Step 2: Split Data into Training and Testing Sets

X_train, X_test, y_train, y_test = train_test_split(X, y, test_size=0.2, random_state=42)

Step 3: Train the SVM Regressor

# Create SVM Regressor model with RBF kernel
svm_regressor = SVR(kernel='rbf', C=1.0, gamma='scale')

# Train the model
svm_regressor.fit(X_train, y_train)

Step 4: Make Predictions

# Predict on test data
y_pred = svm_regressor.predict(X_test)

Step 5: Evaluate Model Performance

from sklearn.metrics import mean_squared_error

# Calculate Mean Squared Error
mse = mean_squared_error(y_test, y_pred)
print("Mean Squared Error:", mse)

6. Understanding the Output

🔹 Accuracy Score → Percentage of correctly classified instances.
🔹 Classification Report → Precision, Recall, F1-score for each class.
🔹 Mean Squared Error (Regression) → Measures how well the model predicts continuous values.

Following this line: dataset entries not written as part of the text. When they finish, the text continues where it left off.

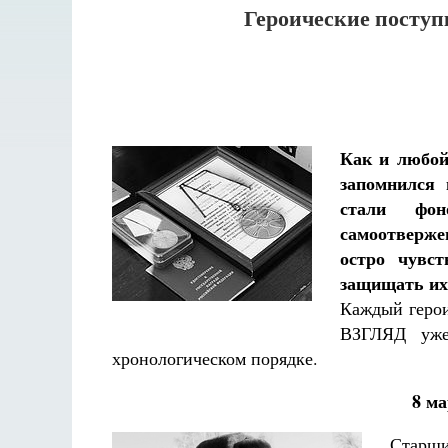
Героические поступ
Как и любой
запомнился
стали фо
самоотверже
остро чувс
защищать их 
Каждый герои
ВЗГЛЯД уже
хронологическом порядке.
8 м
Разлуки не будет
Старш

7. Choosing the Right Kernel

Kernel	When to Use
Linear Kernel	When data is linearly separable
Polynomial Kernel	When data has polynomial relationships
RBF Kernel	When data is not linearly separable
Sigmoid Kernel	When data has similarity-based relationships

8. Advantages & Disadvantages of SVM

✅ Advantages

✔ Works well for small datasets.
✔ Effective in high-dimensional spaces.
✔ Robust to outliers (with soft margin tuning).

❌ Disadvantages

❌ Slow for large datasets.
❌ Choosing the right kernel is tricky.
❌ Difficult to interpret results compared to Decision Trees.

Summary

✔ SVM finds the best hyperplane that separates classes with the maximum margin.
✔ It uses kernel functions (Linear, RBF, Polynomial) to handle non-linear data.
✔ SVM can be used for both classification (SVC) and regression (SVR).
✔ It works best for small-to-medium-sized datasets.